146 competition/tests/math/putnam/putnam.1988.p


Problem A-1: Let R be the region consisting of the points (x,y) of the
cartesian plane satisfying both |x| - |y| <= 1 and |y| <= 1. Sketch
the region R and find its area.

Problem A-2: A not uncommon calculus mistake is to believe that the
product rule for derivatives says that (fg)' = f'g'. If f(x) =
exp(x^2), determine, with proof, whether there exists an open interval
(a,b) and a non-zero function g defined on (a,b) such that the wrong
product rule is true for x in (a,b).

Problem A-3: Determine, with proof, the set of real numbers x for
which sum from n=1 to infinity of ((1/n)csc(1/n) - 1)^x converges.

Problem A-4:
(a) If every point on the plane is painted one of three colors, do
there necessarily exist two points of the same color exactly one inch
apart?
(b) What if "three" is replaced by "nine"?
Justify your answers.

Problem A-5: Prove that there exists a *unique* function f from the
set R+ of positive real numbers to R+ such that
f(f(x)) = 6x - f(x) and f(x) > 0 for all x > 0.

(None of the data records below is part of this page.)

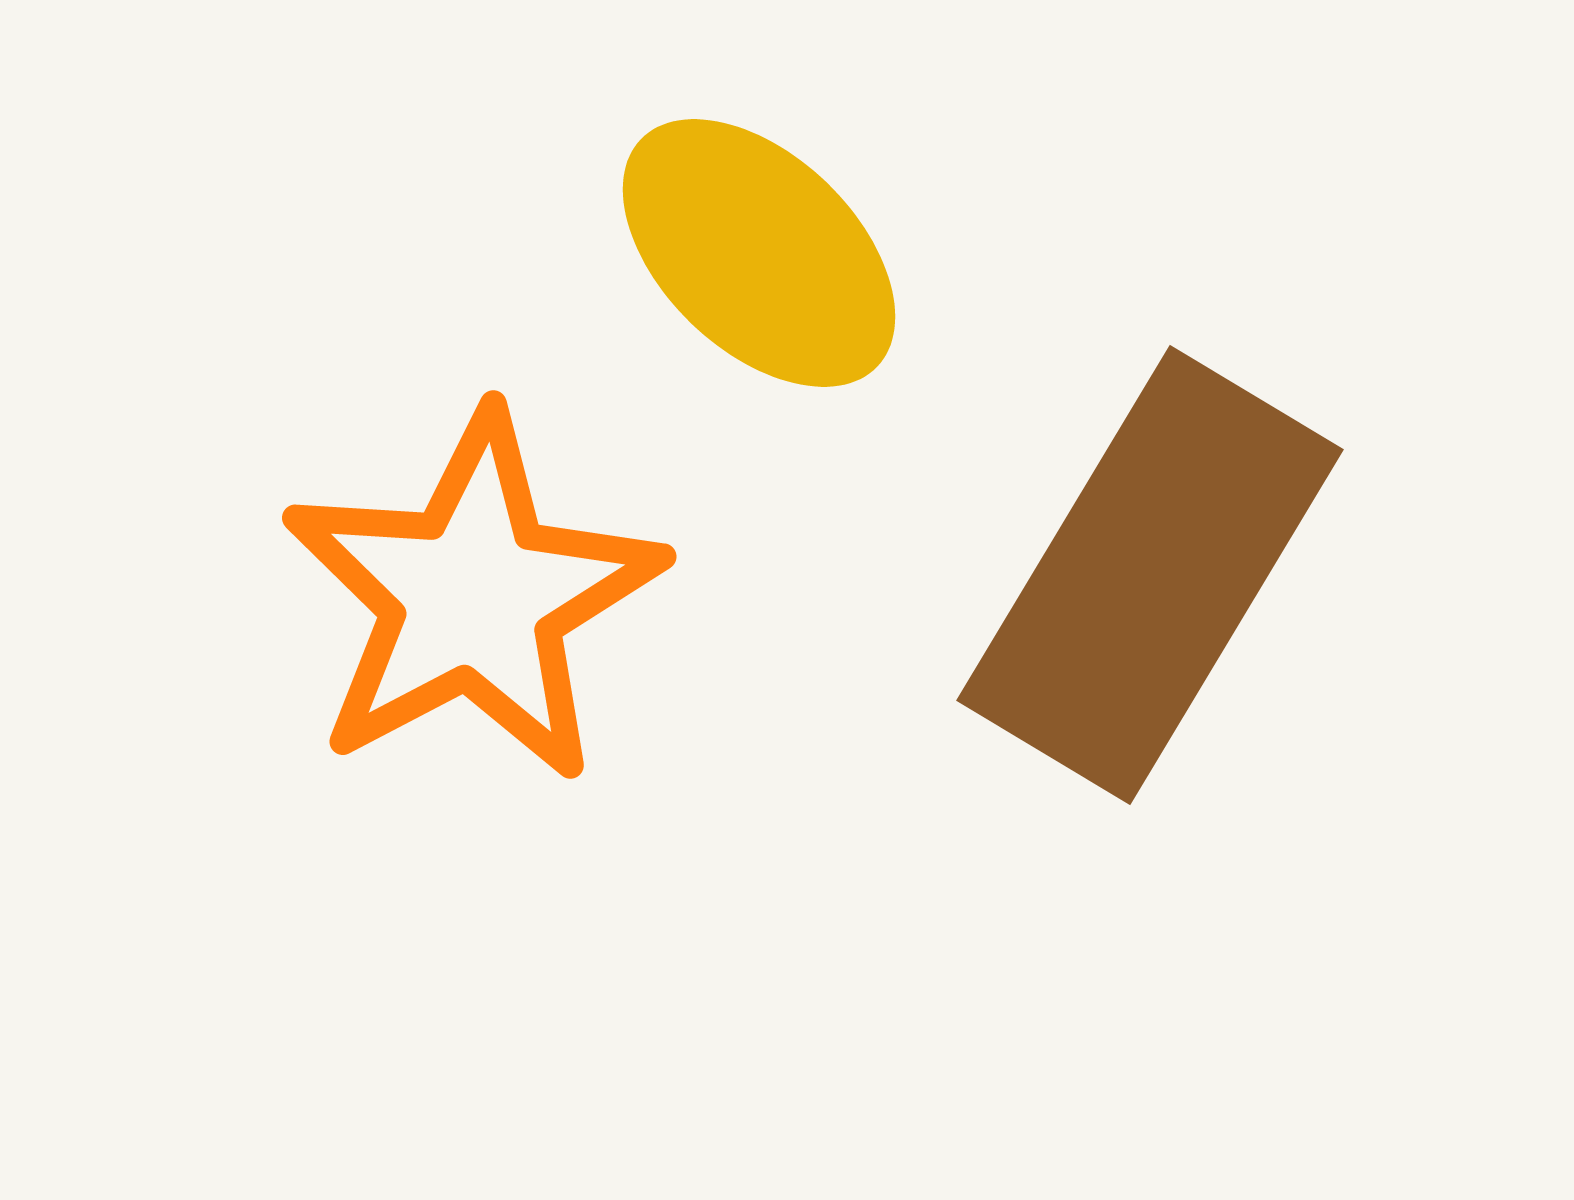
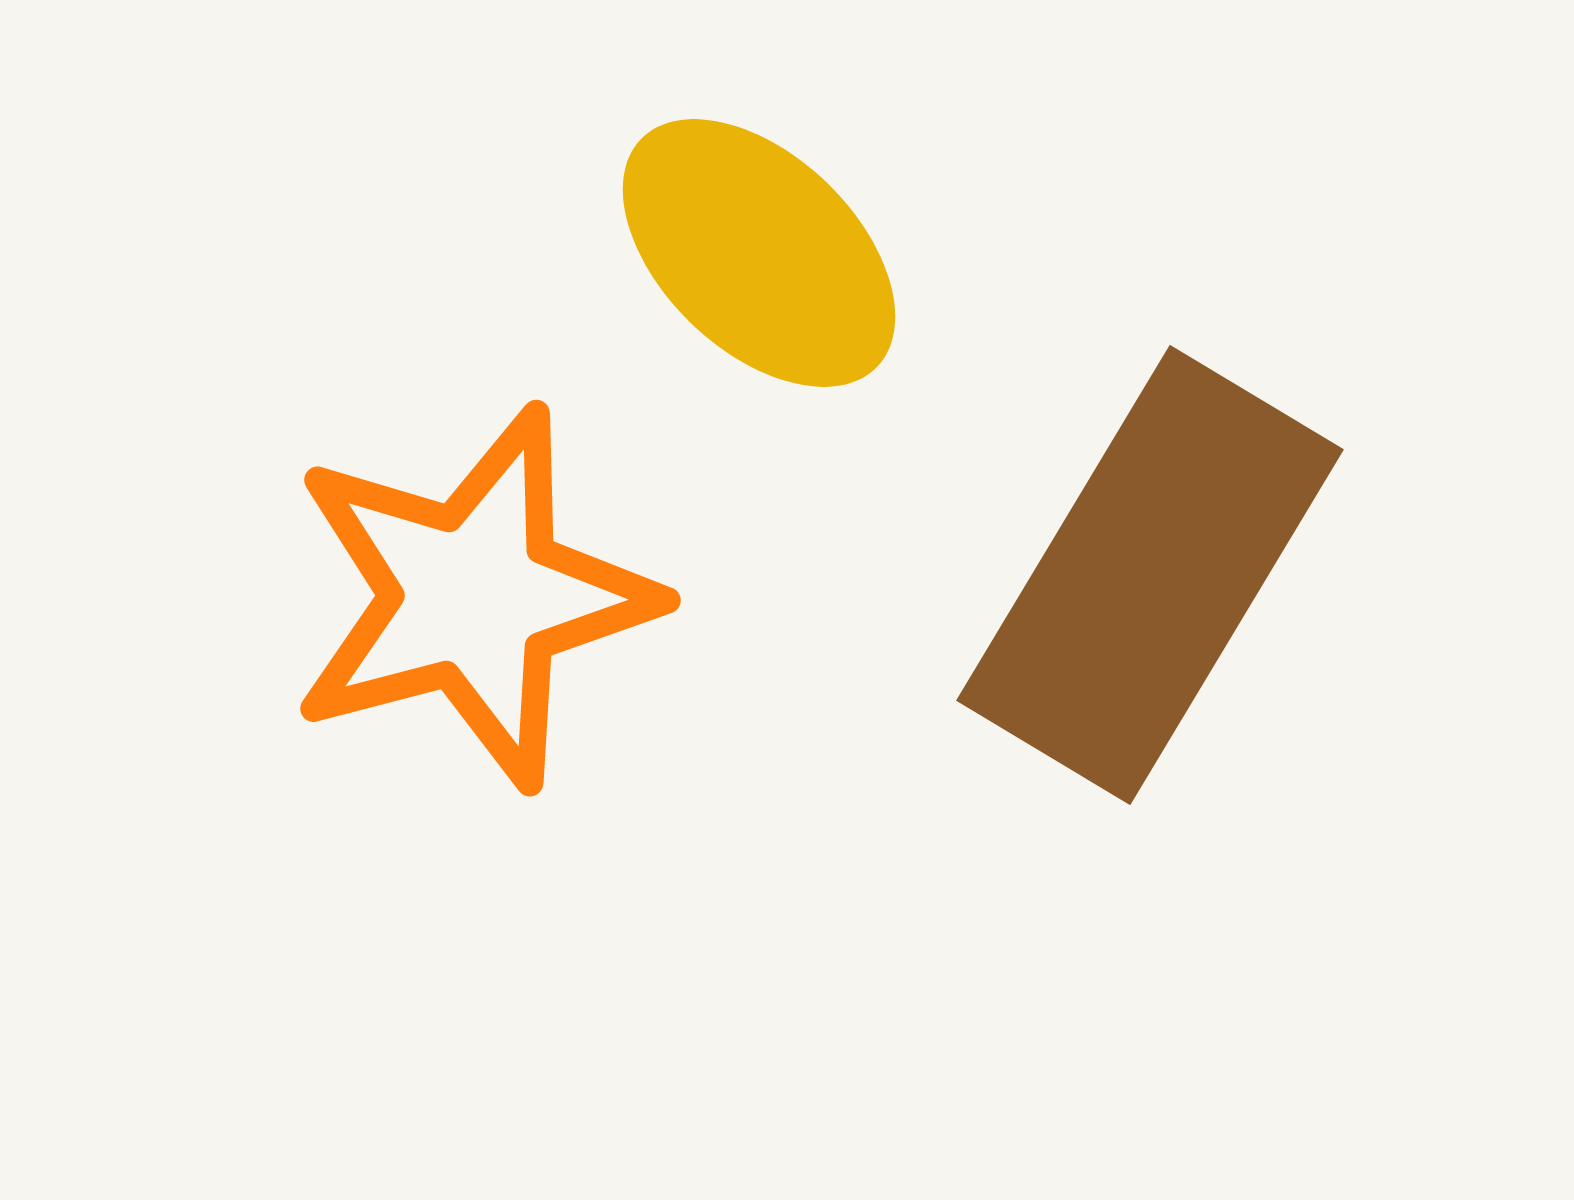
orange star: rotated 13 degrees clockwise
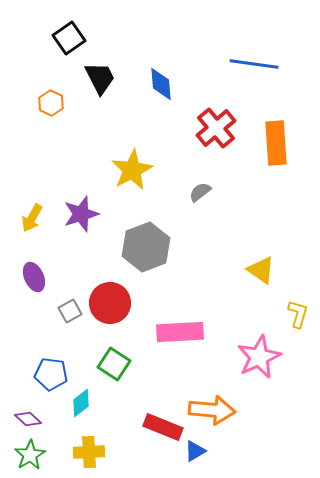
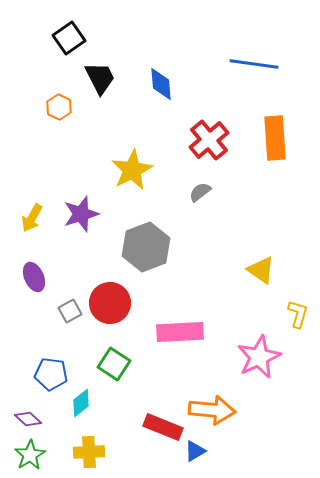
orange hexagon: moved 8 px right, 4 px down
red cross: moved 7 px left, 12 px down
orange rectangle: moved 1 px left, 5 px up
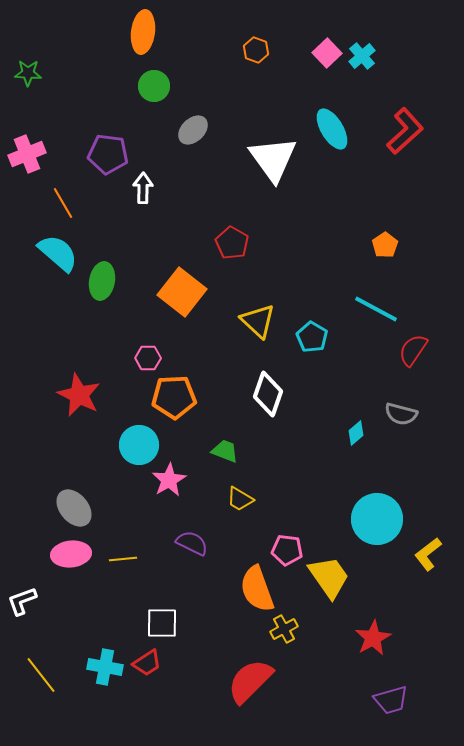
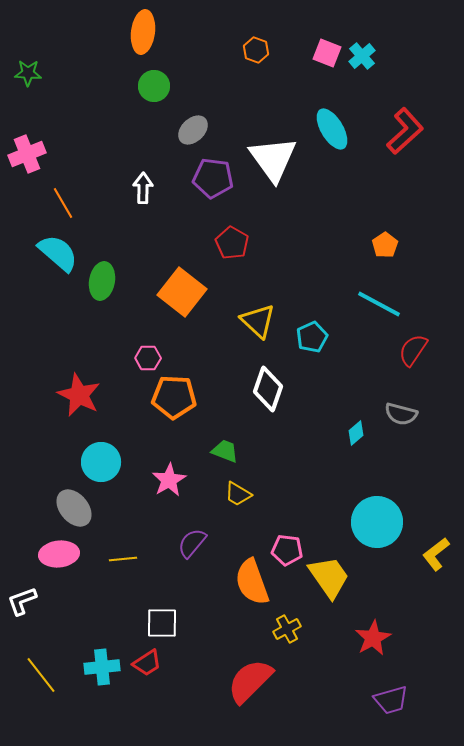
pink square at (327, 53): rotated 24 degrees counterclockwise
purple pentagon at (108, 154): moved 105 px right, 24 px down
cyan line at (376, 309): moved 3 px right, 5 px up
cyan pentagon at (312, 337): rotated 16 degrees clockwise
white diamond at (268, 394): moved 5 px up
orange pentagon at (174, 397): rotated 6 degrees clockwise
cyan circle at (139, 445): moved 38 px left, 17 px down
yellow trapezoid at (240, 499): moved 2 px left, 5 px up
cyan circle at (377, 519): moved 3 px down
purple semicircle at (192, 543): rotated 76 degrees counterclockwise
pink ellipse at (71, 554): moved 12 px left
yellow L-shape at (428, 554): moved 8 px right
orange semicircle at (257, 589): moved 5 px left, 7 px up
yellow cross at (284, 629): moved 3 px right
cyan cross at (105, 667): moved 3 px left; rotated 16 degrees counterclockwise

Problem A-6: If a linear transformation A on an n-dimensional vector
space has n + 1 eigenvectors such that any n of them are linearly
independent, does it follow that A is a scalar multiple of the
identity? Prove your answer.

---------------------------------------------------------------------------

Problem B-1: A *composite* (positive integer) is a product ab with a
and b not necessarily distinct integers in {2,3,4,...}. Show that
every composite is expressible as xy + xz + yz + 1, with x, y, and z
positive integers.

Problem B-2: Prove or disprove: If x and y are real numbers with y >= 0
and y(y+1) <= (x+1)^2, then y(y-1) <= x^2.

Problem B-3: For every n in the set Z+ = {1,2,...} of positive
integers, let r(n) be the minimum value of |c-d sqrt(3)| for all
nonnegative integers c and d with c + d = n. Find, with proof, the
smallest positive real number g with r(n) <= g for all n in Z+.

Problem B-4: Prove that if sum from n=1 to infinity a(n) is a
convergent series of positive real numbers, then so is
sum from n=1 to infinity (a(n))^(n/(n+1)).

Problem B-5: For positive integers n, let M(n) be the 2n + 1 by 2n + 1
skew-symmetric matrix for which each entry in the first n subdiagonals
below the main diagonal is 1 and each of the remaining entries below
the main diagonal is -1. Find, with proof, the rank of M(n).
(According to the definition the rank of a matrix is the largest k
such that there is a k x k submatrix with non-zero determinant.)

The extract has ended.